GIVEN RECORDS Block Start

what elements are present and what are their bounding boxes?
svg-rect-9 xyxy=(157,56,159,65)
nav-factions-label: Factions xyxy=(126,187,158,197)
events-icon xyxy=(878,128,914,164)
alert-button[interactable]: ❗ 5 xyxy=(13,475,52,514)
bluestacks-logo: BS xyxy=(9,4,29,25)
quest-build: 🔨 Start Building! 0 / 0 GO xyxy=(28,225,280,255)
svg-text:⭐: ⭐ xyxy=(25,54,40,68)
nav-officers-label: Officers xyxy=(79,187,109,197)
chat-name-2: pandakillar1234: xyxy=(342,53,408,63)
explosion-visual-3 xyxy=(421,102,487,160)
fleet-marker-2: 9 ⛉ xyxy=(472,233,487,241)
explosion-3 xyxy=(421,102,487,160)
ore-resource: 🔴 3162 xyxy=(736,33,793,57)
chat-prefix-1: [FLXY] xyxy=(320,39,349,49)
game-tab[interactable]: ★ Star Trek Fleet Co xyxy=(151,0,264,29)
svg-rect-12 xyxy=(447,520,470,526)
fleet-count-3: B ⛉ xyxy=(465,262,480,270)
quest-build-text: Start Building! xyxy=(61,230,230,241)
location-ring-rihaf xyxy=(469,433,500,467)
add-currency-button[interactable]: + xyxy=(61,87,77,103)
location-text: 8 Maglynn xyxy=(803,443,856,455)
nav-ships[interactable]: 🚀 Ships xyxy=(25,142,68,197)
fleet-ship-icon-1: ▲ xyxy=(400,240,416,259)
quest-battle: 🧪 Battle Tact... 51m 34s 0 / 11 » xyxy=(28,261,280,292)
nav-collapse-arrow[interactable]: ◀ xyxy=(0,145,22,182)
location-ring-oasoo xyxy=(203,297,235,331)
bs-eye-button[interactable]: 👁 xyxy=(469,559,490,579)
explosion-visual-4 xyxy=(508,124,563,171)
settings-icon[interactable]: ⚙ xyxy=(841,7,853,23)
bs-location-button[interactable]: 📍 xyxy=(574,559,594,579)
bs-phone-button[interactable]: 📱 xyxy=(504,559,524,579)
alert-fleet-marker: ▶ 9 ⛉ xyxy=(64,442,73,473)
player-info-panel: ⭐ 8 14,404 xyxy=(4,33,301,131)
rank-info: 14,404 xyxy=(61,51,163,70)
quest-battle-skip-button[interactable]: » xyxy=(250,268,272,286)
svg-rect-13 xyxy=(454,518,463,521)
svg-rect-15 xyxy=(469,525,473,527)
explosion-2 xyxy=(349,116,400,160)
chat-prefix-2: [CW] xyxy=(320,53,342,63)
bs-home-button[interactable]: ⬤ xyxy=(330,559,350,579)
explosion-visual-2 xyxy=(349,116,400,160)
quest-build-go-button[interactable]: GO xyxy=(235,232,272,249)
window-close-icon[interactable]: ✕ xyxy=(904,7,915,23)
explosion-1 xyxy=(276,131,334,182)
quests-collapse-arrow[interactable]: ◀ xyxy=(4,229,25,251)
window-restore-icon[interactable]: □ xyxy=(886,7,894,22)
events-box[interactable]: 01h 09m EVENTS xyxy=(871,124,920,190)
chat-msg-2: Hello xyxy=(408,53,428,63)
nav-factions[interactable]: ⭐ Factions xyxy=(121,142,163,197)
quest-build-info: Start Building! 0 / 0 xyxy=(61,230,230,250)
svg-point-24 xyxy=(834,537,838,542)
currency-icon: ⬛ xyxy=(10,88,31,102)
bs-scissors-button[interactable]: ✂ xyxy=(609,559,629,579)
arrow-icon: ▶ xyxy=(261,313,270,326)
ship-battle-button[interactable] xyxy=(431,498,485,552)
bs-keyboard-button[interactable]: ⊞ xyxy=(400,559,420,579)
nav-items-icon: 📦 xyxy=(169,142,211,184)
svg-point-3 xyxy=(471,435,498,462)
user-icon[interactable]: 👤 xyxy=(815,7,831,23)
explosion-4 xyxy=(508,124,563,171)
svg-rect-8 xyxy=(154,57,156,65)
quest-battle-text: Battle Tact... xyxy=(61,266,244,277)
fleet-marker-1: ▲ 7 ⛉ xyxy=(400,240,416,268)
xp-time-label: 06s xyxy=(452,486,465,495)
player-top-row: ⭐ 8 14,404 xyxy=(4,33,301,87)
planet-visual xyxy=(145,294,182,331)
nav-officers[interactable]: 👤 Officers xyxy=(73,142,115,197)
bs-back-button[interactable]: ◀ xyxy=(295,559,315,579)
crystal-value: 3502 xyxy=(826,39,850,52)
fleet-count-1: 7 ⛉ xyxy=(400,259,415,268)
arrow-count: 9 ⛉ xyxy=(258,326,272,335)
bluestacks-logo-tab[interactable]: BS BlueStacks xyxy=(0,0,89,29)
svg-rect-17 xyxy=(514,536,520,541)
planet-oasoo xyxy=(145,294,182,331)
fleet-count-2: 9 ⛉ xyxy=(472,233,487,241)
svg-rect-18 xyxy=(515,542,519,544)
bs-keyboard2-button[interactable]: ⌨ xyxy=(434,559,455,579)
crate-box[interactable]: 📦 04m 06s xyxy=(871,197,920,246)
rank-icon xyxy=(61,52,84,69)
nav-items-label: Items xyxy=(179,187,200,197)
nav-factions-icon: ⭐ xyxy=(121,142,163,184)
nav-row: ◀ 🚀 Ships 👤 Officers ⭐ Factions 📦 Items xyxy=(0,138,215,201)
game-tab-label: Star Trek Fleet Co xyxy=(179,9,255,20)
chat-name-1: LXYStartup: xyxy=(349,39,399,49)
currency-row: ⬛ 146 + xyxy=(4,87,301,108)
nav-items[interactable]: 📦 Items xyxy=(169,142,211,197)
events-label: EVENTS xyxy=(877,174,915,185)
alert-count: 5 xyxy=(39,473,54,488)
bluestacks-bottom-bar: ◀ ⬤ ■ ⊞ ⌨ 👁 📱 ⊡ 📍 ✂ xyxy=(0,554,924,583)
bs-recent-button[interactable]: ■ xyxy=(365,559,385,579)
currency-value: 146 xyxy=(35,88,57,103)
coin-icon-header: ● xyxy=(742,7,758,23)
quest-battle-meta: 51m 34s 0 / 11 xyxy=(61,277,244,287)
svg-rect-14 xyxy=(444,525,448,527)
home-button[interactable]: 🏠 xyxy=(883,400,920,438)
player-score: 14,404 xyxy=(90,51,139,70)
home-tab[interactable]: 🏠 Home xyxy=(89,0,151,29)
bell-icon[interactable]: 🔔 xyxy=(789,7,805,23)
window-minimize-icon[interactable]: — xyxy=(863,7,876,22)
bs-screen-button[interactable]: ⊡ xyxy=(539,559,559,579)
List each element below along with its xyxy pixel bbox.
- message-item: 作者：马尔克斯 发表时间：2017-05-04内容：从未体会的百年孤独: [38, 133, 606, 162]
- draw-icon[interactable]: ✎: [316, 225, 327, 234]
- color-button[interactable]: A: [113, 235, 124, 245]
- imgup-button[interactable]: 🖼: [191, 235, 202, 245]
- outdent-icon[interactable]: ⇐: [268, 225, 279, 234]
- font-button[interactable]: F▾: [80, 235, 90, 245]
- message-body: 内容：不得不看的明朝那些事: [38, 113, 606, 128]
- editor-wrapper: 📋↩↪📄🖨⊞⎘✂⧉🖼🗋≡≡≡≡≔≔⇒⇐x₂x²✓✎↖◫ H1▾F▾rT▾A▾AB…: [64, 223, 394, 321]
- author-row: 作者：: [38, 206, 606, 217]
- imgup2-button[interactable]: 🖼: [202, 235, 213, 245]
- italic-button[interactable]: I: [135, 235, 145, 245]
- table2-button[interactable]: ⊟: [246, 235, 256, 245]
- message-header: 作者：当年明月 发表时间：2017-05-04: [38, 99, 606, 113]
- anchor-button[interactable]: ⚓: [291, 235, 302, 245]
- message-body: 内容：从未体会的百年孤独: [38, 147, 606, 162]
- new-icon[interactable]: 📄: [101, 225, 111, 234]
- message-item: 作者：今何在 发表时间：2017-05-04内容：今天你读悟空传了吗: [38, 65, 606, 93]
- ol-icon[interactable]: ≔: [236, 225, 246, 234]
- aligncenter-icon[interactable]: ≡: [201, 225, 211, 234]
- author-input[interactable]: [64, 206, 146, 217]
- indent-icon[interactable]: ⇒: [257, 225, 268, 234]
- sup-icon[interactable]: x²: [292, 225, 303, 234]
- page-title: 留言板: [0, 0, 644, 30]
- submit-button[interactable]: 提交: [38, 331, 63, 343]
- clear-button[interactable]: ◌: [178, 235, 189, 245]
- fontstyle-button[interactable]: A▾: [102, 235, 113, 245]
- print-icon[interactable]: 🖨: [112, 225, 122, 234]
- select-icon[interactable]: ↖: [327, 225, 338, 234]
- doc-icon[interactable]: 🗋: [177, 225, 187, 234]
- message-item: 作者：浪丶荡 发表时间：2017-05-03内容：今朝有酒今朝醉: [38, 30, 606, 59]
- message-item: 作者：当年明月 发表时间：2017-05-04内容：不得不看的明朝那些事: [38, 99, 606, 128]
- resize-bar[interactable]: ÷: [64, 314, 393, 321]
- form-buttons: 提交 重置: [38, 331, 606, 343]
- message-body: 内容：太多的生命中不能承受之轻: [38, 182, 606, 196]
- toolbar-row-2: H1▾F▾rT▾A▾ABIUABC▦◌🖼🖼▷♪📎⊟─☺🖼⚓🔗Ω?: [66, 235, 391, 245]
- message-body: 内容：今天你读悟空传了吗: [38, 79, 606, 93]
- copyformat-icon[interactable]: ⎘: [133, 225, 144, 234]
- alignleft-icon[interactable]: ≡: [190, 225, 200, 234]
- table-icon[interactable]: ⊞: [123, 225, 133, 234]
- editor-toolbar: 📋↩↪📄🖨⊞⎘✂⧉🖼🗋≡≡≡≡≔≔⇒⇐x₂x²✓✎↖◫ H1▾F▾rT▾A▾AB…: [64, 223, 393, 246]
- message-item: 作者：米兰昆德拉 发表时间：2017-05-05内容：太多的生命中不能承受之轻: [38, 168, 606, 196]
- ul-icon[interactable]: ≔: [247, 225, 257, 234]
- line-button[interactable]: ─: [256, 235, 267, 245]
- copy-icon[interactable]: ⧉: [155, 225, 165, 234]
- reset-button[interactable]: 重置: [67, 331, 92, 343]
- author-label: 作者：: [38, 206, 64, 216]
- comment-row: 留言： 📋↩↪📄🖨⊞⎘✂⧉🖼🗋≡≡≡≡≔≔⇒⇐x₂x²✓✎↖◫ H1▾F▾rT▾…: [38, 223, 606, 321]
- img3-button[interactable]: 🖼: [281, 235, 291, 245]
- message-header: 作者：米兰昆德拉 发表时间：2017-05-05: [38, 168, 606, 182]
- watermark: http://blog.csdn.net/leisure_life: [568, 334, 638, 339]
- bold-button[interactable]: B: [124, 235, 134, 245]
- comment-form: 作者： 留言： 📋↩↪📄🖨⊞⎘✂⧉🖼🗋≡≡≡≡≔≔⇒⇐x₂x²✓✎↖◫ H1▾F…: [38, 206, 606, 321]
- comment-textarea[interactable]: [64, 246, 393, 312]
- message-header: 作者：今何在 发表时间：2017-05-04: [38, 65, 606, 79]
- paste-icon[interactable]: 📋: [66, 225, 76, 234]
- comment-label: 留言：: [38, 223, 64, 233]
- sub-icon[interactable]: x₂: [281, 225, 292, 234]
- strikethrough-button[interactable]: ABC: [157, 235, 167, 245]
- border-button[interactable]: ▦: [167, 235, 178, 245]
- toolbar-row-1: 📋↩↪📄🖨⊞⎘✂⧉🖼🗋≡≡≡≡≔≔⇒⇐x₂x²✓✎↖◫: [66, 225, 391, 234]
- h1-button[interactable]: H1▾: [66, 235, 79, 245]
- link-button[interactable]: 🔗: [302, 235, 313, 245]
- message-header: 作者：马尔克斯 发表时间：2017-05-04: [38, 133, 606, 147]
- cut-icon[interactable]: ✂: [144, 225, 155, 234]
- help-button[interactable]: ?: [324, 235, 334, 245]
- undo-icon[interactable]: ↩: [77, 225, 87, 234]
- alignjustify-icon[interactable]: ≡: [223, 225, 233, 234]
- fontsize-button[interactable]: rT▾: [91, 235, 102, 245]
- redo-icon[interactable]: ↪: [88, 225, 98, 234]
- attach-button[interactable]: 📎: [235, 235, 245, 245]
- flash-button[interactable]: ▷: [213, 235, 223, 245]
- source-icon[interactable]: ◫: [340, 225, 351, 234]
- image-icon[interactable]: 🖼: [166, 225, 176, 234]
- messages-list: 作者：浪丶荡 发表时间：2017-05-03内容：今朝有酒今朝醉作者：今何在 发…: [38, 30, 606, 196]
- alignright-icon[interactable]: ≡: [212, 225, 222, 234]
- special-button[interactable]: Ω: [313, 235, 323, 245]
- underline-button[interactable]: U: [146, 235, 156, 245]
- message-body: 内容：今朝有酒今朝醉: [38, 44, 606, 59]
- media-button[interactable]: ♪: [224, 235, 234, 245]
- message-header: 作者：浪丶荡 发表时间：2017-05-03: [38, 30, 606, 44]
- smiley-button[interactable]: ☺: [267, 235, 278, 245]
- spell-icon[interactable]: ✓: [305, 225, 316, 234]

GIVEN RECORDS Block End

*YOUR GOAL*: Out of the entries, pull every line that mentions "window".

*SOLUTION FOR THIS EXERCISE*:
window-close-icon[interactable]: ✕ xyxy=(904,7,915,23)
window-restore-icon[interactable]: □ xyxy=(886,7,894,22)
window-minimize-icon[interactable]: — xyxy=(863,7,876,22)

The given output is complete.